E cita a passagem do
livro do desassossego, texto 91:
” Lembro-me já do patrão Vasques no futuro com a saudade que
sei que hei de ter então. Estarei sossegado numa casa pequena nos arredores de
qualquer coisa, fruindo um sossego onde não farei a obra que não faço agora, e
buscarei, para a continuar a não a ter feito, desculpas diversas daquelas em
que hoje me esquivo a mim”.
Não me parece que a interpretação esteja certa. Fernando
Pessoa não estava a desmerecer no manga de alpaca que era o patrão Vasques,
antes se lhe refere de todas as vezes com consideração e respeito por quem
trabalha. Que não é uma espécie diabólica.
Veja-se a continuação do texto 91 do livro do desassossego:
“…Ou estarei internado num asilo de mendicidade, feliz da
derrota inteira, misturado com a ralé dos que se julgaram génios e não foram
mais do que mendigos com sonhos, junto com a massa anónima dos que não tiveram
poder para vencer nem renuncia larga para vencer do avesso. Seja onde estiver, recordarei com saudade o patrão
Vasques, o escritório da rua dos Douradores, e a monotonia da vida quotidiana
será para mim como a recordação dos amores que me não foram advindos, ou dos
triunfos que não haveriam de ser meus”.
- excertos do texto 81: “…o patrão Vasques, o guarda livros
Moreira, o caixa Borges, os bons rapazes todos, o garoto alegre queleva as
cartas ao correio, o moço de todos os fretes, o gato meigo – tudo isso se
tornou parte da minha vida; não poderia deixar tudo isso sem chorar…” “ Tenho
amor a isto, talvez porque não tenha mais nada que amar – ou talvez, também,
porque nada valha o amor de uma alma, e se temos por sentimento que o dar,
tanto dá dá-lo ao pequeno aspeto do meu tinteiro como à grande indiferença das
estrelas”.
- excerto do texto
113: “…fui pagar a Cascais uma contribuição do patrão Vasques, de uma casa que
tem no Estoril. Gozei o prazer de ir, uma hora para lá, uma hora para cá, vendo
os aspetos sempre vários do grande rio e da sua foz atlântica..o comboio
abranda, é o Cais do Sodré. Cheguei a Lisboa, mas não a uma conclusão.”

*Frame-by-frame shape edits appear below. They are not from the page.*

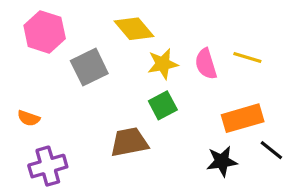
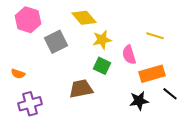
pink semicircle: (206, 64) -> (129, 55), moved
green square: (163, 105) -> (102, 66), turned -36

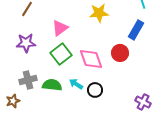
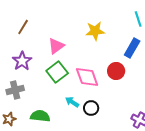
purple star: (26, 43) -> (22, 61), turned -30
gray cross: (28, 80) -> (15, 90), moved
green semicircle: (52, 85) -> (40, 116), moved

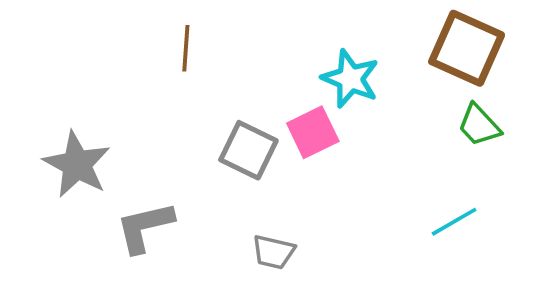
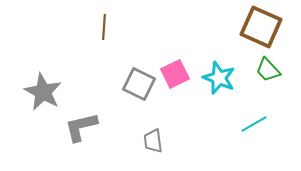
cyan star: (350, 79) -> (219, 78), moved
gray trapezoid: (273, 252) -> (153, 141), turned 70

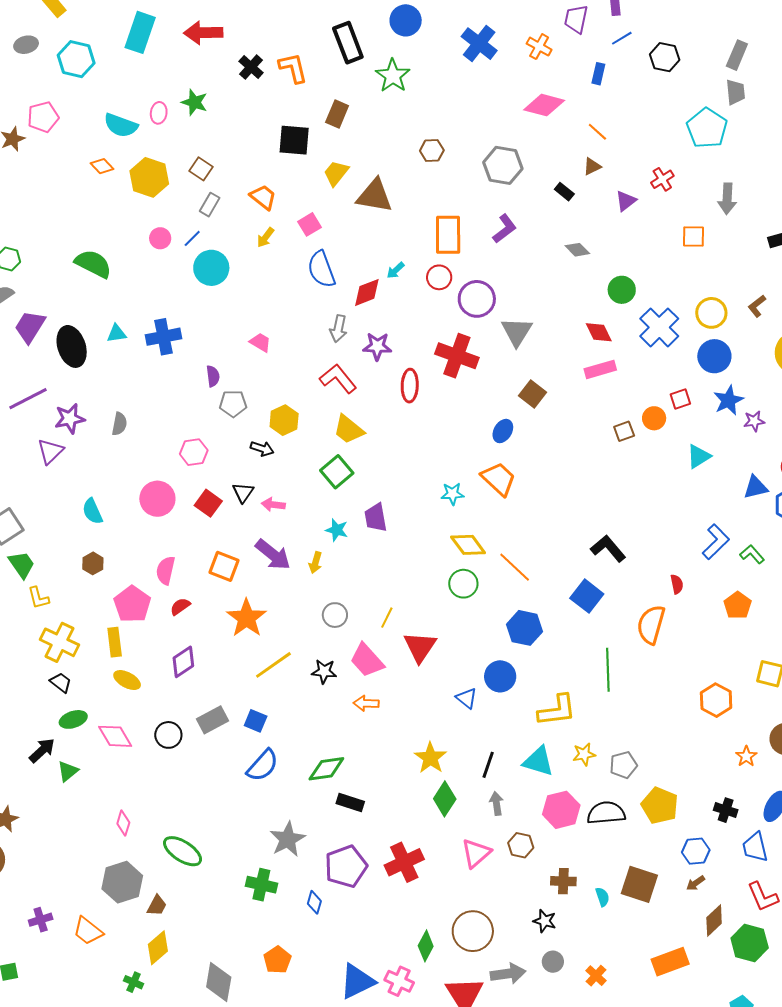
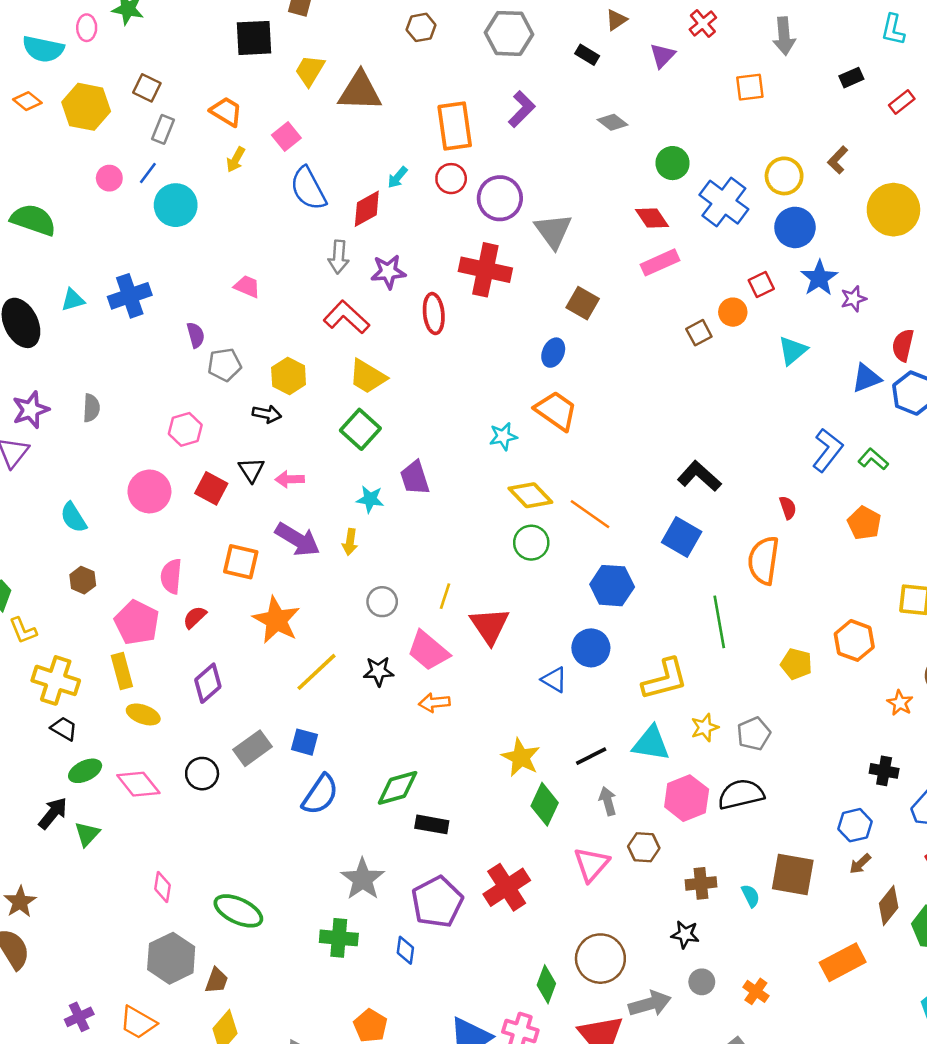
black line: (488, 765) -> (591, 756), turned 52
yellow pentagon: (660, 806) -> (796, 664), moved, size x0.7

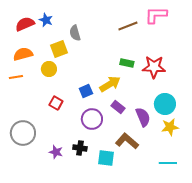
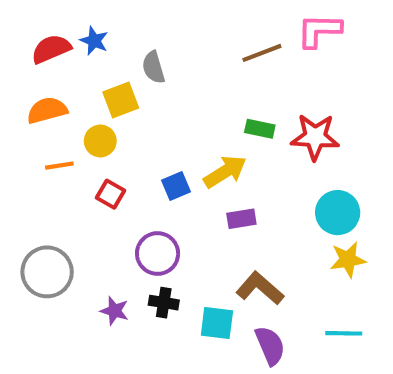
orange line: (16, 77) -> (59, 166), moved
red square: (56, 103) -> (110, 194), moved
purple rectangle: (118, 107) -> (241, 219), turned -48
purple semicircle: (143, 117) -> (270, 346), moved
purple circle: (92, 119) -> (158, 253), moved

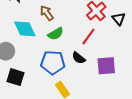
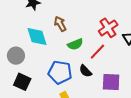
green semicircle: (56, 34) -> (75, 44), moved

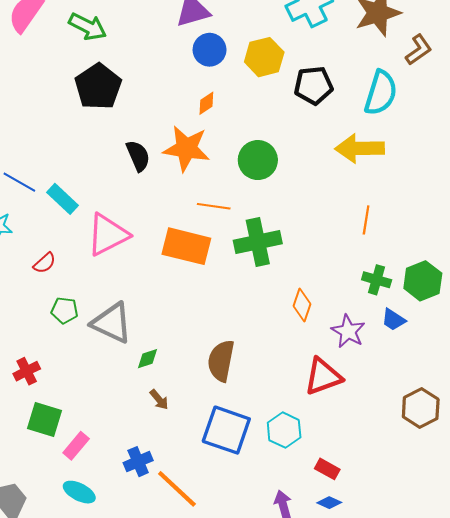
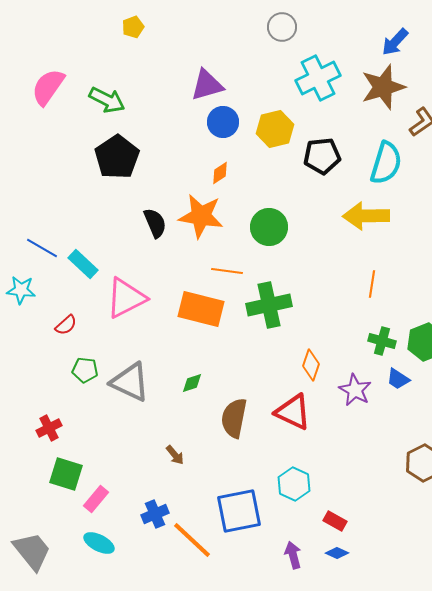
green diamond: (148, 359) -> (192, 383), moved
red triangle: (323, 376) -> (293, 412), moved, turned 45
blue square: (226, 430) -> (239, 511), moved, turned -30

- excertos do texto 114: “…tive grandes ambições e sonhos
dilatados – mas esses também os teve o moço de fretes ou a costureira, porque
sonhos tem toda a gente: o que nos diferença é a força de conseguir ou o
destino de se conseguir connosco…””…bem sei que há ilhas ao sul e grandes
paixões cosmopolitas…”
Poderemos dizer que Fernando Pessoa, aliás era ele que o
dizia, atravessava um período de depressão quando escreveu isto, mas daí a
considerar os “mangas de alpaca”, cuja pele vestia, como uma espécie incapaz e
diabólica, parece-me desajustado e fora do contexto cronológico.
A menos que se dê mais importância à descrença
em si próprio ou a consciência de que se atingiu o limite que Bernardo Soares
descreve, do que à lucidez da interpretação da dualidade da realidade por Fernando Pessoa.
CONCLUSÃO
Torpor permanente?
O diretor do dinheiro vivo não terá
interpretado bem a definição de incompletude dos desígnios que é uma das ideias
força de Fernando Pessoa.
E que qualquer simples mortal experimenta sempre que
anseia por mais do que o que pode.
E em que todo um povo pode cair (ou pelo menos uma parte dolorosamente significativa), sofrendo a
acusação de viver acima das possibilidades, quando na verdade por múltiplas e
complexas razões vive muito abaixo das suas capacidades.
Veja-se este excerto do texto 36 do livro do desassossego:
“…que os deuses todos me conservem o instinto da minha
inimportancia, o conforto de ser pequeno e de poder pensar em ser feliz”.
e este, de um dos poemas em língua inglesa (II) de Fernando Pessoa, “ever the sea”:
“…Tomorrow
will tire us of all! But we lack heart to be tired indeed
The purpose our souls
came for is lost and never stared at...
Let us at least by the
shore construe our aches for a deed
Into a meaningless ache
and a desolate and purposeless greed...
Become we one with the sea's lost
purpose and dream and wish nothing but that …”
(“… amanhã cansar-nos-emos de tudo! mas falta-nos a coragem
para ficarmos
verdadeiramente cansados
o propósito que nos guiou até aqui perdeu-se e nunca mais o
veremos…
deixem-nos ao menos à beira mar transformar a angustia de querer agir
numa dor sem sentido e numa ansia desolada e sem objetivo…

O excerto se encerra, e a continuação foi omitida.